» **Instructions for the task**
Exactly the lines from the opening of the records through the line containing "آب،ﻣﺎﺷﯿﻦ ﺷﺮوع ﺑﻪ" should be copied, with both included.

» **Data provided**

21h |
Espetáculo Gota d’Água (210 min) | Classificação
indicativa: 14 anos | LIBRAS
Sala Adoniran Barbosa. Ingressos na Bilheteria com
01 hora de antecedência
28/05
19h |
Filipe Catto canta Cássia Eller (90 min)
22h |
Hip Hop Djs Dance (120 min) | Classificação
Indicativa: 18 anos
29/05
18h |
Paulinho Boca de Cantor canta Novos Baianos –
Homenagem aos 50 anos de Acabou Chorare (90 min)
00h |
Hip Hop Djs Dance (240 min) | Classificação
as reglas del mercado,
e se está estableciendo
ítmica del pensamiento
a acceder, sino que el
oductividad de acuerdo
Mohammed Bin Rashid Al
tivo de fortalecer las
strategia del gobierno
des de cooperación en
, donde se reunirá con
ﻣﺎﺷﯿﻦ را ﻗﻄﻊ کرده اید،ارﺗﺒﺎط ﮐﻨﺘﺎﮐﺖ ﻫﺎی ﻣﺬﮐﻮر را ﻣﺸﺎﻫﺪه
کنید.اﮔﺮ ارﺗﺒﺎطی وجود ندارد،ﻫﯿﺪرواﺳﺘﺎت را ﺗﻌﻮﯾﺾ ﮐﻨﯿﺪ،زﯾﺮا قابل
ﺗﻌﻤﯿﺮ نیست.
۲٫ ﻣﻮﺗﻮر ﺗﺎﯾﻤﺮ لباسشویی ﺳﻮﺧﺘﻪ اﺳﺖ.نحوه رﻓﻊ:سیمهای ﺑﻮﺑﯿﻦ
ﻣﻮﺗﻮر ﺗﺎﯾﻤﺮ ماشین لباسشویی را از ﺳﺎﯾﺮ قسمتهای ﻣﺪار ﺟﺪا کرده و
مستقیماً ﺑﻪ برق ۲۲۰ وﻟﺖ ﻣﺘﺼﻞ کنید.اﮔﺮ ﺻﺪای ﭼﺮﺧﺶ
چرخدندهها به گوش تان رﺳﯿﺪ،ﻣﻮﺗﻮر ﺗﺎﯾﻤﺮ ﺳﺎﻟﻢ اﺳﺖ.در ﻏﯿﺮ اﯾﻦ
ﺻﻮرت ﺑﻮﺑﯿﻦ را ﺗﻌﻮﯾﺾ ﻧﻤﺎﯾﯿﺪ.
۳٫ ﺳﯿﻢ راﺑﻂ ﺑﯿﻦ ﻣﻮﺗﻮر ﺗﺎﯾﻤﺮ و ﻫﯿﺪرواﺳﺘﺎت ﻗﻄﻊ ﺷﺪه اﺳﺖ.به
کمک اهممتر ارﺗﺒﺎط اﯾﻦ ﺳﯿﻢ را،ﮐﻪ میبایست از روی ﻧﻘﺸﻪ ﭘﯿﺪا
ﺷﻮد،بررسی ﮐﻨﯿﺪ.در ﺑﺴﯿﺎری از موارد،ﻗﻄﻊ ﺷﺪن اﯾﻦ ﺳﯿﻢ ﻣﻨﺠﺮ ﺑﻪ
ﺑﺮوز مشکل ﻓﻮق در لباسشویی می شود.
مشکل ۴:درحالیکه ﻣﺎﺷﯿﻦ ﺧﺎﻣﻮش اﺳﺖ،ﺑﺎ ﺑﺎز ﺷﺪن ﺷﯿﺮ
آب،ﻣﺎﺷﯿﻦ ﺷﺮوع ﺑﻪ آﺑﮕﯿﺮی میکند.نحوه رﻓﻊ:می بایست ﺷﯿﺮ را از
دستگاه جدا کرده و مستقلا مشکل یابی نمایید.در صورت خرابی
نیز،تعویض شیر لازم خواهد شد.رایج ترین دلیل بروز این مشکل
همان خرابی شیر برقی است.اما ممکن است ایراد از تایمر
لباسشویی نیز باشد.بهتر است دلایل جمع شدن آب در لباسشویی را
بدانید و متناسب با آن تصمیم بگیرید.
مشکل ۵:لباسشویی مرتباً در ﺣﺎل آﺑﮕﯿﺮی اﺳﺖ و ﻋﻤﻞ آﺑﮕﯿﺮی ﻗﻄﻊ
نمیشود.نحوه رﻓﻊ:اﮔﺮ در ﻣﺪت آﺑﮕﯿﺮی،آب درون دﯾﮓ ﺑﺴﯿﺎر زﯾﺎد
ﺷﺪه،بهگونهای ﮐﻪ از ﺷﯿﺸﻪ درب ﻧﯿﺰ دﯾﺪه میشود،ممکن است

» **Response area**
21h |
Espetáculo Gota d’Água (210 min) | Classificação
indicativa: 14 anos | LIBRAS
Sala Adoniran Barbosa. Ingressos na Bilheteria com
01 hora de antecedência
28/05
19h |
Filipe Catto canta Cássia Eller (90 min)
22h |
Hip Hop Djs Dance (120 min) | Classificação
Indicativa: 18 anos
29/05
18h |
Paulinho Boca de Cantor canta Novos Baianos –
Homenagem aos 50 anos de Acabou Chorare (90 min)
00h |
Hip Hop Djs Dance (240 min) | Classificação
as reglas del mercado,
e se está estableciendo
ítmica del pensamiento
a acceder, sino que el
oductividad de acuerdo
Mohammed Bin Rashid Al
tivo de fortalecer las
strategia del gobierno
des de cooperación en
, donde se reunirá con
ﻣﺎﺷﯿﻦ را ﻗﻄﻊ کرده اید،ارﺗﺒﺎط ﮐﻨﺘﺎﮐﺖ ﻫﺎی ﻣﺬﮐﻮر را ﻣﺸﺎﻫﺪه
کنید.اﮔﺮ ارﺗﺒﺎطی وجود ندارد،ﻫﯿﺪرواﺳﺘﺎت را ﺗﻌﻮﯾﺾ ﮐﻨﯿﺪ،زﯾﺮا قابل
ﺗﻌﻤﯿﺮ نیست.
۲٫ ﻣﻮﺗﻮر ﺗﺎﯾﻤﺮ لباسشویی ﺳﻮﺧﺘﻪ اﺳﺖ.نحوه رﻓﻊ:سیمهای ﺑﻮﺑﯿﻦ
ﻣﻮﺗﻮر ﺗﺎﯾﻤﺮ ماشین لباسشویی را از ﺳﺎﯾﺮ قسمتهای ﻣﺪار ﺟﺪا کرده و
مستقیماً ﺑﻪ برق ۲۲۰ وﻟﺖ ﻣﺘﺼﻞ کنید.اﮔﺮ ﺻﺪای ﭼﺮﺧﺶ
چرخدندهها به گوش تان رﺳﯿﺪ،ﻣﻮﺗﻮر ﺗﺎﯾﻤﺮ ﺳﺎﻟﻢ اﺳﺖ.در ﻏﯿﺮ اﯾﻦ
ﺻﻮرت ﺑﻮﺑﯿﻦ را ﺗﻌﻮﯾﺾ ﻧﻤﺎﯾﯿﺪ.
۳٫ ﺳﯿﻢ راﺑﻂ ﺑﯿﻦ ﻣﻮﺗﻮر ﺗﺎﯾﻤﺮ و ﻫﯿﺪرواﺳﺘﺎت ﻗﻄﻊ ﺷﺪه اﺳﺖ.به
کمک اهممتر ارﺗﺒﺎط اﯾﻦ ﺳﯿﻢ را،ﮐﻪ میبایست از روی ﻧﻘﺸﻪ ﭘﯿﺪا
ﺷﻮد،بررسی ﮐﻨﯿﺪ.در ﺑﺴﯿﺎری از موارد،ﻗﻄﻊ ﺷﺪن اﯾﻦ ﺳﯿﻢ ﻣﻨﺠﺮ ﺑﻪ
ﺑﺮوز مشکل ﻓﻮق در لباسشویی می شود.
مشکل ۴:درحالیکه ﻣﺎﺷﯿﻦ ﺧﺎﻣﻮش اﺳﺖ،ﺑﺎ ﺑﺎز ﺷﺪن ﺷﯿﺮ
آب،ﻣﺎﺷﯿﻦ ﺷﺮوع ﺑﻪ آﺑﮕﯿﺮی میکند.نحوه رﻓﻊ:می بایست ﺷﯿﺮ را از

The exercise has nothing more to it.